Advantages: In Kappa architecture, a streaming processing engine continuously processes real-time data and ingests it into long-term storage. When code changes occur, developers can recompute using the raw data stored in the event logs database.

Challenges: Streaming remains a challenge for many companies due to its complexity and most likely high cost and maintainance. Managing duplicates and preserving order, for instance, can be more challenging than batch processing. data replay is often trickier than it may seem.

Data Lake#

A data lake is a popular data architecture comparable, to a data warehouse. It’s a storage repository that holds a large amount of data, but unlike a data warehouse where data is structured, data in a data lake is in its raw format.

Topic	Data Lake	Data Warehouse
Data Format	Store unstructured, semi-structured and structured data in its raw format.	Store only structured data after the transformation.
Schema	Schema-on-read: Schema is defined after data is stored.	Schema-on-write: Schema is predefined prior to when data is stored.
Usecase	Data exploration: Unstructured data opens more possibilities for analysis and ML algorithms, A landing place before loading data into a data warehouse.	Reporting: Reporting tools and dashboards prefer highly coherent data.
Data Quality	Data is in its raw format without cleaning, so data quality is not ensured.	Data is highly curated, resulting in higher data quality.
Cost	Both storage and operational costs are lower.	Storing data in the data warehouse is usually more expensive and time-consuming.

The following graph illustrates the key components of a data lake

Steps

Ingestion layer: The ingestion layer collects raw data and loads them into the data lake. The raw data is not modified in this layer.
Processing layer: Data lake uses object storage to store data. Object storage stores data with metadata tags and a unique identifier, making searching and accessing data easier. Due to the variety and high volume of data, a data lake usually provides tools for features like data catalog, authentication, data quality, etc.
Insights layer: The insights layer is for clients to query the data from the data lake.
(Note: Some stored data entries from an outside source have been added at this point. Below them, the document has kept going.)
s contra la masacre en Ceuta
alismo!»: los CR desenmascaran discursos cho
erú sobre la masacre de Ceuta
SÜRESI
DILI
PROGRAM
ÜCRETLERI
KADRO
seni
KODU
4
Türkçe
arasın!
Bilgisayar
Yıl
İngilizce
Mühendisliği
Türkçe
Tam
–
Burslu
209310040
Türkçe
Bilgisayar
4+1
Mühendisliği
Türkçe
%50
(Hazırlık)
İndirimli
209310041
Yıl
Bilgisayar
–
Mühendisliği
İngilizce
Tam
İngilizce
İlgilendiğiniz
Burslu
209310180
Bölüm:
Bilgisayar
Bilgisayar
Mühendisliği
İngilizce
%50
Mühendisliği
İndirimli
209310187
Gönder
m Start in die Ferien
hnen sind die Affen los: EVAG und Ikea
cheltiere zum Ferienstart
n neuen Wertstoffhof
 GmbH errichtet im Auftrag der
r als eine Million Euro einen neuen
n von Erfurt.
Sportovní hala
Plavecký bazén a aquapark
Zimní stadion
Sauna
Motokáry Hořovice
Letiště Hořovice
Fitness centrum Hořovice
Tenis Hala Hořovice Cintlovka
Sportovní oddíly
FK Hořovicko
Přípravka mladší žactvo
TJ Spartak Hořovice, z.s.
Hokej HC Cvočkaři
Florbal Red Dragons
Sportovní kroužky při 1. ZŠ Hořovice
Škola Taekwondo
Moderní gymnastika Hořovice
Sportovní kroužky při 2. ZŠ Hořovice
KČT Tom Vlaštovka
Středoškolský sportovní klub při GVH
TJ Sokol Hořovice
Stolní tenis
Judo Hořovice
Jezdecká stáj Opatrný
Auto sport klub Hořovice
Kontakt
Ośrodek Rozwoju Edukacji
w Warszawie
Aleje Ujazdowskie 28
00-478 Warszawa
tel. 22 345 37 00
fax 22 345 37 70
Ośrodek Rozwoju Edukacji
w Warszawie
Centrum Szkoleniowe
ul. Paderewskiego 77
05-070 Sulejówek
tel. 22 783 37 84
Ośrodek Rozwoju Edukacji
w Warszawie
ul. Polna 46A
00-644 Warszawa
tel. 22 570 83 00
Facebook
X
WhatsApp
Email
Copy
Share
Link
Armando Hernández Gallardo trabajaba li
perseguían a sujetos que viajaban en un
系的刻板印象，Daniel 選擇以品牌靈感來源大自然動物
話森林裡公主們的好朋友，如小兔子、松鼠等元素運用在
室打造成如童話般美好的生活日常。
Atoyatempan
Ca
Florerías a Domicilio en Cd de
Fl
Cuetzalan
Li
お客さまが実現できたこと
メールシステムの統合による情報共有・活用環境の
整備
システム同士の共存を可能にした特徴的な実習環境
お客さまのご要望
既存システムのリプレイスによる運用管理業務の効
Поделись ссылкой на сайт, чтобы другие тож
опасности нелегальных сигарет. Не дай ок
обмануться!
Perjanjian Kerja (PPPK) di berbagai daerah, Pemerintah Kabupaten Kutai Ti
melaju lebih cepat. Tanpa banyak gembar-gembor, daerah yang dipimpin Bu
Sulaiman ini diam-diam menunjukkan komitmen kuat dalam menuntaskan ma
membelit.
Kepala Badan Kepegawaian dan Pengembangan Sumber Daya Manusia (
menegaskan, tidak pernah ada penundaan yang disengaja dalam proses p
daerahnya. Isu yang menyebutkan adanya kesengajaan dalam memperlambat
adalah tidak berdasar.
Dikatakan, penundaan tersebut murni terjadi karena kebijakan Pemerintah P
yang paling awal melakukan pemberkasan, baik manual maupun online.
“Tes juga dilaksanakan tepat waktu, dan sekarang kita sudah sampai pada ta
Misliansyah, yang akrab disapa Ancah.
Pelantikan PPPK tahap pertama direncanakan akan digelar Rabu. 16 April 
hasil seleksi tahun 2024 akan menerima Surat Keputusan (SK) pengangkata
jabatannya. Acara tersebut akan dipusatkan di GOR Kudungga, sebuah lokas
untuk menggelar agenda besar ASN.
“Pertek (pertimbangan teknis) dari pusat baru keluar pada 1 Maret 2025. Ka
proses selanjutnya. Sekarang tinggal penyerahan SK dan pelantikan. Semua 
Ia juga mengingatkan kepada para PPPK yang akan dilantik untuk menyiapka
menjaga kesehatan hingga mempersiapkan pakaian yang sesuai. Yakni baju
Direct usage could be feeding the reporting tools, dashboards, or a data warehouse.

Data Mesh#

The term data mesh was coined by Zhamak Dehghani in 2019 and created the idea of domain-oriented decentralization for analytical data. Centrally managed architectures tend to create data bottlenecks and hold back analytics agility. On the other hand, completely decentralized architectures create silos and duplicates, making management across domains very difficult.
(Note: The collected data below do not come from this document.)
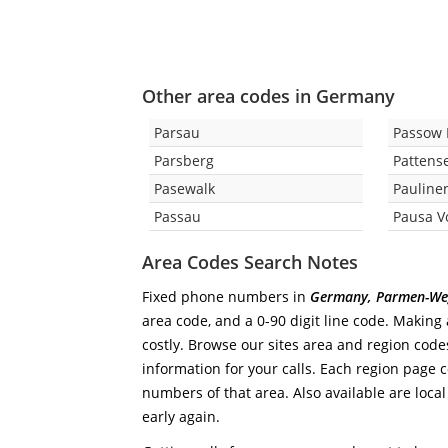
Other area codes in Germany
Parsau
Passow 
Parsberg
Pattens
Pasewalk
Pauline
Passau
Pausa V
Area Codes Search Notes
Fixed phone numbers in
Germany, Parmen-We
area code, and a 0-90 digit line code. Making 
costly. Browse our sites area and region code
information for your calls. Each region page co
numbers of that area. Also available are local
early again.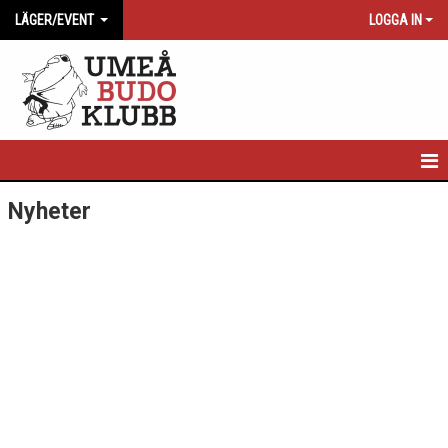
LÄGER/EVENT
LOGGA IN
HEM
Nyheter
NYHETER
DOKUMENT
BILDGALLERI
KONTAKT
NYA NORRLANDSLÄGRET 2025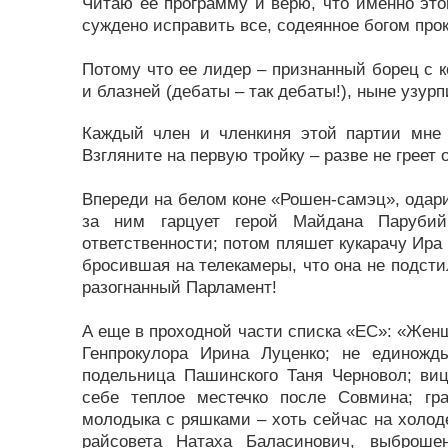
Читаю ее программу и верю, что именно этой
суждено исправить все, содеянное богом пр
Потому что ее лидер – признанный борец с к
и блазней (дебаты – так дебаты!), ныне узур
Каждый член и членкиня этой партии мне 
Взгляните на первую тройку – разве не греет 
Впереди на белом коне «Рошен-самэц», одар
за ним гарцует герой Майдана Парубий
ответственности; потом пляшет кукарачу Ира 
бросившая на телекамеры, что она не подсти
разогнанный Парламент!
А еще в проходной части списка «ЕС»: «Женщ
Генпрокулора Ирина Луценко; не единожд
подельница Пашинского Таня Черновол; ви
себе теплое местечко после Совмина; г
молодыка с ряшками – хоть сейчас на холоде
райсовета Натаха Баласинович, выброше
The data mesh architecture proposes distributed data ownership, allowing teams to own the entire life cycle of their domains and deliver quicker analyses.

The organization's IT team is responsible for the overall infrastructure, governance, and efficiency without owning any domain-related business.
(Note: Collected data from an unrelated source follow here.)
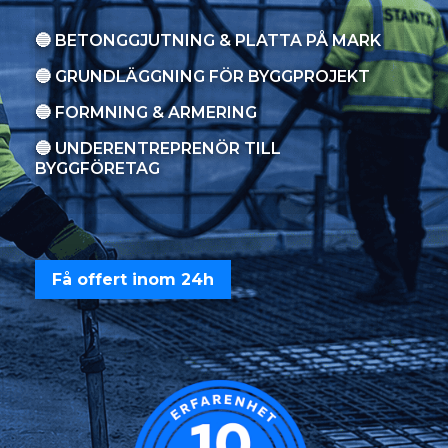
🔵 BETONGGJUTNING & PLATTA PÅ MARK
🔵 GRUNDLÄGGNING FÖR BYGGPROJEKT
🔵 FORMNING & ARMERING
🔵 UNDERENTREPRENÖR TILL
BYGGFÖRETAG
Få offert inom 24h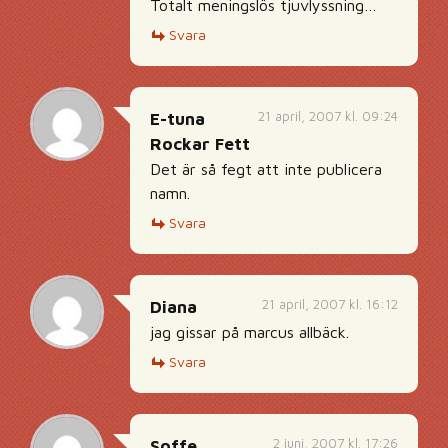
Totalt meningslös tjuvlyssning…
Svara
21 april, 2007 kl. 09:24
E-tuna
Rockar Fett
Det är så fegt att inte publicera
namn.
Svara
21 april, 2007 kl. 16:12
Diana
jag gissar på marcus allbäck.
Svara
2 juni, 2007 kl. 17:26
Soffe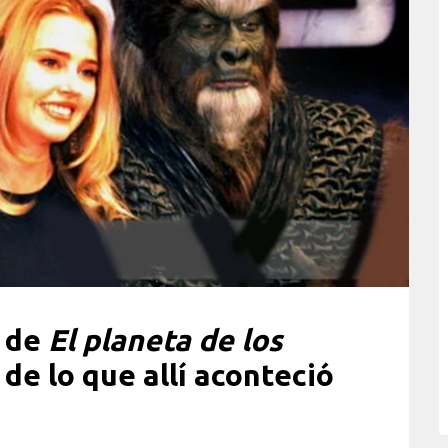
a de
El planeta de los
de lo que allí aconteció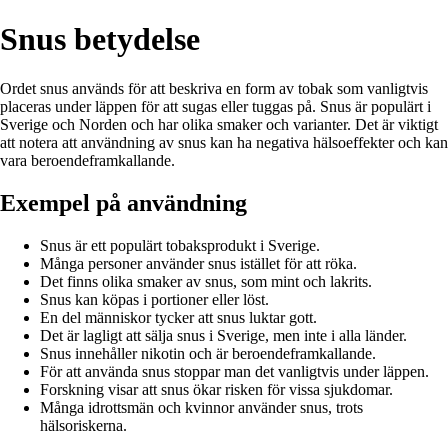
Snus betydelse
Ordet snus används för att beskriva en form av tobak som vanligtvis
placeras under läppen för att sugas eller tuggas på. Snus är populärt i
Sverige och Norden och har olika smaker och varianter. Det är viktigt
att notera att användning av snus kan ha negativa hälsoeffekter och kan
vara beroendeframkallande.
Exempel på användning
Snus är ett populärt tobaksprodukt i Sverige.
Många personer använder snus istället för att röka.
Det finns olika smaker av snus, som mint och lakrits.
Snus kan köpas i portioner eller löst.
En del människor tycker att snus luktar gott.
Det är lagligt att sälja snus i Sverige, men inte i alla länder.
Snus innehåller nikotin och är beroendeframkallande.
För att använda snus stoppar man det vanligtvis under läppen.
Forskning visar att snus ökar risken för vissa sjukdomar.
Många idrottsmän och kvinnor använder snus, trots
hälsoriskerna.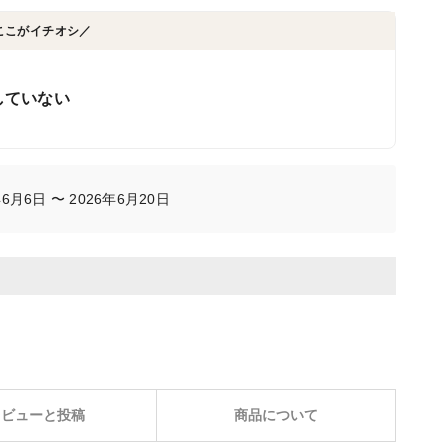
ここがイチオシ／
していない
月6日 〜 2026年6月20日
レビューと投稿
商品について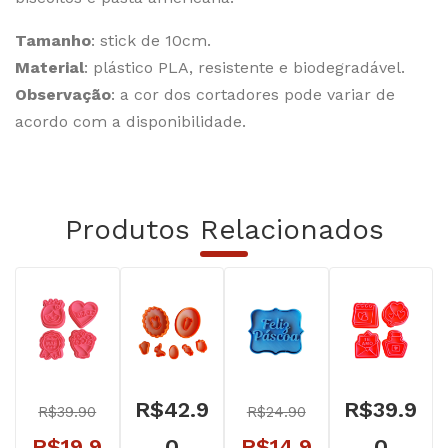
Tamanho
: stick de 10cm.
Material
: plástico PLA, resistente e biodegradável.
Observação
: a cor dos cortadores pode variar de
acordo com a disponibilidade.
Produtos Relacionados
R$
42.9
R$
39.9
R$
39.90
R$
24.90
O
O
R$
19.9
0
R$
14.9
0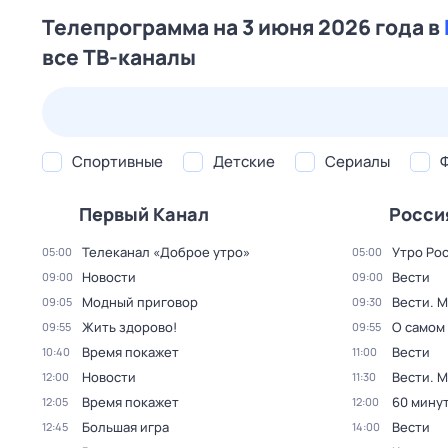
Телепрограмма на 3 июня 2026 года в
все ТВ-каналы
26 июл,
вс
27 июл,
пн
28 июл,
вт
29 июл,
ср
Спортивные
Детские
Сериалы
Первый Канал
Росси
Телеканал «Доброе утро»
Утро Ро
05:00
05:00
Новости
Вести
09:00
09:00
Модный приговор
Вести. 
09:05
09:30
Жить здорово!
О самом
09:55
09:55
Время покажет
Вести
10:40
11:00
Новости
Вести. 
12:00
11:30
Время покажет
60 мину
12:05
12:00
Большая игра
Вести
12:45
14:00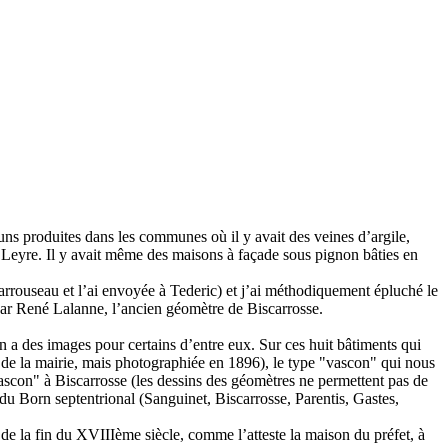
ouns produites dans les communes où il y avait des veines d’argile,
la Leyre. Il y avait même des maisons à façade sous pignon bâties en
arrouseau et l’ai envoyée à Tederic) et j’ai méthodiquement épluché le
 par René Lalanne, l’ancien géomètre de Biscarrosse.
on a des images pour certains d’entre eux. Sur ces huit bâtiments qui
 de la mairie, mais photographiée en 1896), le type "vascon" qui nous
vascon" à Biscarrosse (les dessins des géomètres ne permettent pas de
s du Born septentrional (Sanguinet, Biscarrosse, Parentis, Gastes,
 de la fin du XVIIIème siècle, comme l’atteste la maison du préfet, à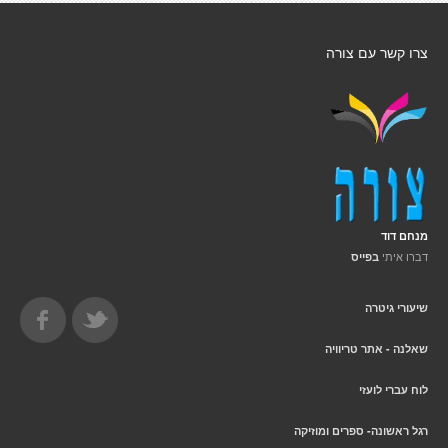
צרו קשר עם צורה
מנחם דוד
דברו איתי
בפייס
שיעורי גיטרה
שאלנה - אתר טריוויה
לוח עברי לועזי
רגל ראשונה- ספרים ומוזיקה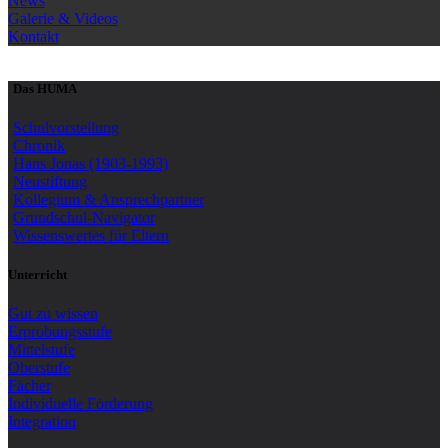
News
Galerie & Videos
Kontakt
Das HUMA
Schulvorstellung
Chronik
Hans Jonas (1903-1993)
Neustiftung
Kollegium & Ansprechpartner
Grundschul-Navigator
Wissenswertes für Eltern
Unterricht
Gut zu wissen
Erprobungsstufe
Mittelstufe
Oberstufe
Fächer
Individuelle Förderung
Integration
Adopting data mesh requires some pretty cultural and organizational changes.

Currently, no template solutions for a data mesh, so many companies are still trying to figure out if it's a good fit for their organizations.

Steps

Each domain team is responsible for ingesting the operational data and building analytics models.

The domain team agrees with the rest on global policies to safely and efficiently interact with the other domains within the mesh.

A centralized data platform team builds infrastructures and tools for domain teams to build data products and perform analysis more effectively and quickly.

Principles
1. Domain ownership: Each domain team takes responsibility for the entire data life cycle.
2. Data as a product: Treat provided data as a high-quality product, like APIs to other domains.
3. Self-serve data platform: Build an effective data platform for domain teams to build data products quickly.
4. Federated governance: Standardize data policies to create a healthy data ecosystem for domain interoperability.